Exercise goal: Among the entries below, count the lines containing the string "Kunde". Only the count is needed.

Input material:

%%

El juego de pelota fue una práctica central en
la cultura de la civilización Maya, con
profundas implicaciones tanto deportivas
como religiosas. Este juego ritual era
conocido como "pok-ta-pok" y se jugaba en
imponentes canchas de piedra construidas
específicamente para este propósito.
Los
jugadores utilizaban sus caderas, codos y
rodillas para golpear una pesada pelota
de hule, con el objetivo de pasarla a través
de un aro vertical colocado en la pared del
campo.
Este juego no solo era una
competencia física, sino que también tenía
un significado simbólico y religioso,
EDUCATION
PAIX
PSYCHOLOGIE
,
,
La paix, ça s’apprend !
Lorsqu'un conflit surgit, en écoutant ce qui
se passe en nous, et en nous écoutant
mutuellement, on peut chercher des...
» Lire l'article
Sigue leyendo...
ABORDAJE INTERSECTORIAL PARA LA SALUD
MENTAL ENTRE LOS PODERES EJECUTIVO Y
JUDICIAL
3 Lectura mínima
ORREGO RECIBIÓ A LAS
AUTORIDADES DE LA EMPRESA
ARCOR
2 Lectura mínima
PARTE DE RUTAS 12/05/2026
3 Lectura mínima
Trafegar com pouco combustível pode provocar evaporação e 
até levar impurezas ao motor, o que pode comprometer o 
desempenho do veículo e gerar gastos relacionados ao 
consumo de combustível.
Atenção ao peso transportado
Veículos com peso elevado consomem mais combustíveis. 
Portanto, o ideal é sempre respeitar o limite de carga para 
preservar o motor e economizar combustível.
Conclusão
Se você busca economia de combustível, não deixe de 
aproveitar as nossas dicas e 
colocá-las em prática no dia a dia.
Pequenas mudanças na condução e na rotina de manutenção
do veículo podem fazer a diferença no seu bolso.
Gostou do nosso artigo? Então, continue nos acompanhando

%%
%%

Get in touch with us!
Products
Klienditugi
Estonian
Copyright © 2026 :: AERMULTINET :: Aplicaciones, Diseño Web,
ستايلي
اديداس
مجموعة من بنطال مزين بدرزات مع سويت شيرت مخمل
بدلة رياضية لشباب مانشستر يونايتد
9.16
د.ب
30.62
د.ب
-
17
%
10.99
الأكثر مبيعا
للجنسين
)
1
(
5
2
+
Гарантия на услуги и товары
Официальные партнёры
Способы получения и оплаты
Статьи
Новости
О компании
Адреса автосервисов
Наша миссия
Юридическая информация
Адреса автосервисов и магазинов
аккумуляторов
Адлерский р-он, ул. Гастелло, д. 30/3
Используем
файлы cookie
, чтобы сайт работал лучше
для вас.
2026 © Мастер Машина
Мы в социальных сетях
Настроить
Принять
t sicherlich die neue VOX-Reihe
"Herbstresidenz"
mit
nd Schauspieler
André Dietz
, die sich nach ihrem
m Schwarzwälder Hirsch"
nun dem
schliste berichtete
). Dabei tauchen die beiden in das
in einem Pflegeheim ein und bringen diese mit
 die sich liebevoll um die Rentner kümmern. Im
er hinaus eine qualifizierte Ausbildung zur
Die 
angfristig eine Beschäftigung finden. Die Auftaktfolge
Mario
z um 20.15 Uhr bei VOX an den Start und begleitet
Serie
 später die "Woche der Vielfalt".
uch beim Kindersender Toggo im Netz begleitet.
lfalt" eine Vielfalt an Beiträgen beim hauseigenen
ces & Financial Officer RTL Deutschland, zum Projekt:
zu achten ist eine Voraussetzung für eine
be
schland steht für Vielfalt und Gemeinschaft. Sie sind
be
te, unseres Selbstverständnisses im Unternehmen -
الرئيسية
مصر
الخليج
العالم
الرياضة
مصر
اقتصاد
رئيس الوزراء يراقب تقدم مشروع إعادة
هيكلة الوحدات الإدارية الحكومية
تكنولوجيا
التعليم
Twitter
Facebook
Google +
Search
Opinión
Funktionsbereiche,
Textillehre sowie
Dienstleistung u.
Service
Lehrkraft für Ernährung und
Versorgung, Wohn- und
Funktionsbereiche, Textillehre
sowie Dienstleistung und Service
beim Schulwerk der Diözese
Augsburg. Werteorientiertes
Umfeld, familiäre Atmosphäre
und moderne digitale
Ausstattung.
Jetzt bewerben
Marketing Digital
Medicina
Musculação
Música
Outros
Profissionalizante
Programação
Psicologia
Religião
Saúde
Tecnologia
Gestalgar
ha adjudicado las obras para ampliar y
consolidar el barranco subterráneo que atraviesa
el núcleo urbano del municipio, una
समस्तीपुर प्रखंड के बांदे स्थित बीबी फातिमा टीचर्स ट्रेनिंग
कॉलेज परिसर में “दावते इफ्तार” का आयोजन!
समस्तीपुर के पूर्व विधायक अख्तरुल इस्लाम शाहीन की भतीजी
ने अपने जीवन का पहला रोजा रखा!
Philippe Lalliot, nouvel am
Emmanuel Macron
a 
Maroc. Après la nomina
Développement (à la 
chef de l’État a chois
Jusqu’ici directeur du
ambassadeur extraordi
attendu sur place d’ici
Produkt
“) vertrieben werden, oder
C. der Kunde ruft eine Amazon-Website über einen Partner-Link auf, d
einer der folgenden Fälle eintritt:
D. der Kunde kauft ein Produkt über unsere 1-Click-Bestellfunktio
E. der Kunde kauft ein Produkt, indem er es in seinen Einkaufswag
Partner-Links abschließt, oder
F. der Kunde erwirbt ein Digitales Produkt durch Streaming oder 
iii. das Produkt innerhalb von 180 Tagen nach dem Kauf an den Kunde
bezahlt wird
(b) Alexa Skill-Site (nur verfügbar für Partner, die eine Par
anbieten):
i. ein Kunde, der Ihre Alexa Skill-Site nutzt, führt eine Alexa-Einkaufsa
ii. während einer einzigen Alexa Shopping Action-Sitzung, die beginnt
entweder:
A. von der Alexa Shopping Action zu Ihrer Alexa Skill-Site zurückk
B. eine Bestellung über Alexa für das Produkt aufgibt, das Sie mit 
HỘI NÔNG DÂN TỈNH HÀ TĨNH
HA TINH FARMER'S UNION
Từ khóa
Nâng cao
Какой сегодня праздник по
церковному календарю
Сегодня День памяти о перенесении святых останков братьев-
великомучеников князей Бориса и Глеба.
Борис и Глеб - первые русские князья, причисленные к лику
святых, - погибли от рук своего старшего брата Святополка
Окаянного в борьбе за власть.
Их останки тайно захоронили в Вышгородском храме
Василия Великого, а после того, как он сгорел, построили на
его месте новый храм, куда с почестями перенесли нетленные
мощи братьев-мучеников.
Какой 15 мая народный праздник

%%

Answer space: 6